I’m talking about your real staff — Municipal officers, police, lawyers, politicians, sanitary inspectors…
Without appeasing this holy brigade with saam-daam-dand-bhed, no hospital stands a chance.
Study the scriptures of modern-day health rituals:
“Weekly Protection Money,” “Random FIRs,”
“Wrong Injections,” “Patient Dies,” “News Camera Arrives,”
“Protest Outside,” “Hospital Broken,” and finally…
“Compensation Negotiation.”
I’ll refer you to a seasoned lawyer — pricey, but a man of faith… in settlements.
All this, I was explaining to a budding orthopedic surgeon who sought my advice on starting a hospital.
He said, “You’ve given years to this field — do bless me with some experience.”
But as I spoke, I saw doubt cloud his face — maybe he thought I was discouraging him.
Perhaps he feared I’d open my own hospital and steal his bread and butter.

“जब डॉक्टर को भगवान मानने वाले, मंदिर यानी अस्पताल पर पत्थर बरसाते हैं — Kaliyug Healthcare Manual, now with bouncers, panic buttons, and DJ-proof walls!”
Just then, my OPD walls started trembling — as if an earthquake hit.
I looked outside — a wedding DJ, probably playing in fifth gear, was doing his best to bring down the building with Baja Baaja Bhakti.
This is routine for us.
The road outside is broad — perfect for a barat to dance their souls out.
Outside my hospital is a sign:
“No Horn Please — Hospital Zone.”
But who reads that?
If you want to put up a “No DJ Please” sign, you’ll need official permission!
And if you oppose the DJ, you’re anti-culture!
Come on!
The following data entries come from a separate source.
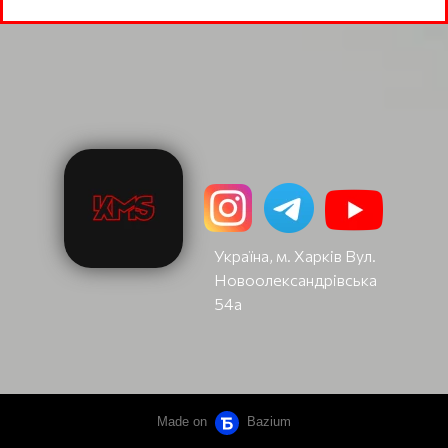
Україна, м. Харків Вул.
Новоолександрівська
54а
Made on
Bazium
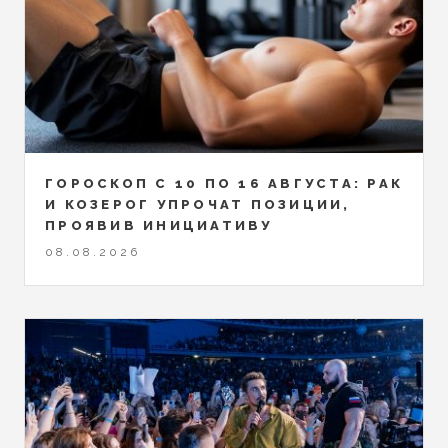
ГОРОСКОП С 10 ПО 16 АВГУСТА: РАК
И КОЗЕРОГ УПРОЧАТ ПОЗИЦИИ,
ПРОЯВИВ ИНИЦИАТИВУ
08.08.2026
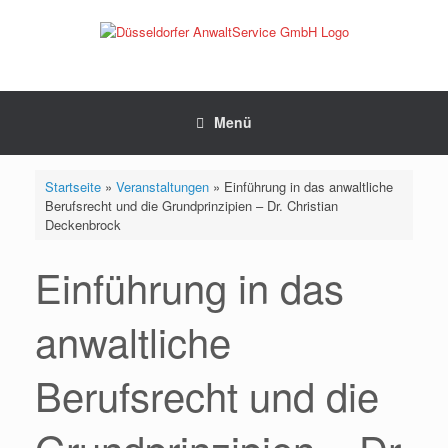
Zum
Inhalt
springen
Menü
Startseite
»
Veranstaltungen
»
Einführung in das anwaltliche
Berufsrecht und die Grundprinzipien – Dr. Christian
Deckenbrock
Einführung in das
anwaltliche
Berufsrecht und die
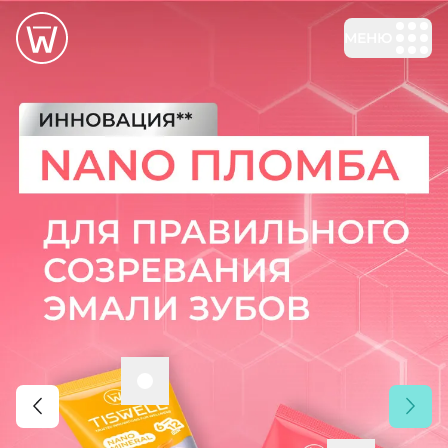
Новейшие технологии для укрепления эмали зубов
МЕНЮ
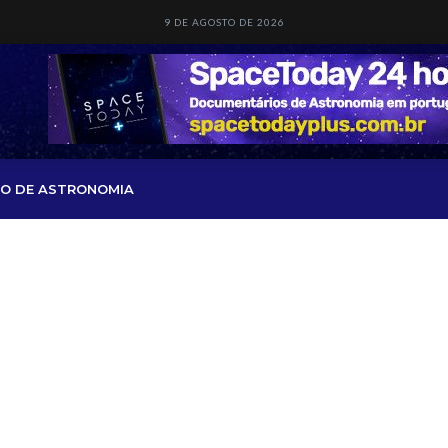
9 DE AGOSTO DE 2026
O DE ASTRONOMIA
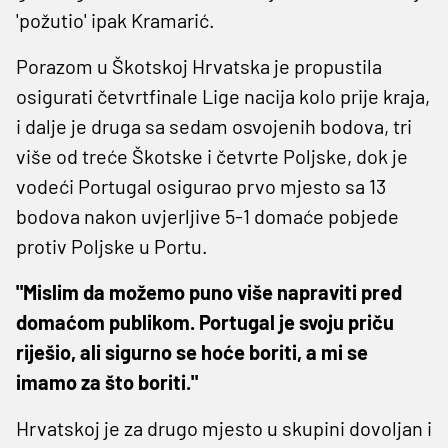
'požutio' ipak Kramarić.
Porazom u Škotskoj Hrvatska je propustila
osigurati četvrtfinale Lige nacija kolo prije kraja,
i dalje je druga sa sedam osvojenih bodova, tri
više od treće Škotske i četvrte Poljske, dok je
vodeći Portugal osigurao prvo mjesto sa 13
bodova nakon uvjerljive 5-1 domaće pobjede
protiv Poljske u Portu.
"Mislim da možemo puno više napraviti pred
domaćom publikom. Portugal je svoju priču
riješio, ali sigurno se hoće boriti, a mi se
imamo za što boriti."
Hrvatskoj je za drugo mjesto u skupini dovoljan i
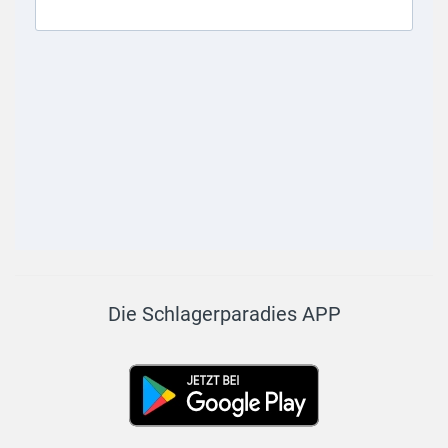
Die Schlagerparadies APP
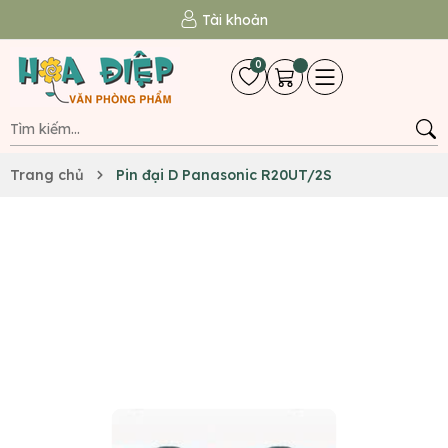
Tài khoản
0
Trang chủ
Pin đại D Panasonic R20UT/2S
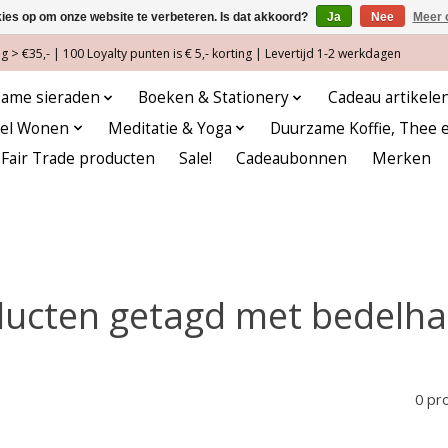
kies op om onze website te verbeteren. Is dat akkoord?
Ja
Nee
Meer 
 > €35,- | 100 Loyalty punten is € 5,- korting | Levertijd 1-2 werkdagen
ame sieraden
Boeken & Stationery
Cadeau artikele
eel Wonen
Meditatie & Yoga
Duurzame Koffie, Thee 
Fair Trade producten
Sale!
Cadeaubonnen
Merken
ucten getagd met bedelh
0 pr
How dare you stop a groom from becoming a husband?
It’s Indian tradition — be it wedding, funeral, or religious procession —
Not an inch moves without a DJ.
Inside, patients were panicking like it’s a terror attack.
My feet too were itching to dance to the beats of DJ Devastation.
Turning to the young doctor, I said:
“You must be bored of my sermon by now. Let’s go out and join the wedding.
Let’s shake a leg in a stranger’s baraat, become ‘Abdul in someone else’s wedding’!”
He stared at me, dumbstruck by this unexpected comic twist.
Then I added:
“Doctor saab, if you ever build a hospital — make sure the walls are not only vandal-proof but also soundproof.
You may claim it’s for patient comfort, but the real reason?
You want to stay close to a police station!”
If you build it outside the city?
Good luck. Just like fuel pumps and toll booths — hospitals in lonely places are perfect for loots and riots.
So, tell me — am I helping him or not?
Once upon a time, they said —
“Want revenge? Push him into politics.”
Now we say —
“Want someone to suffer? Help them open a hospital.”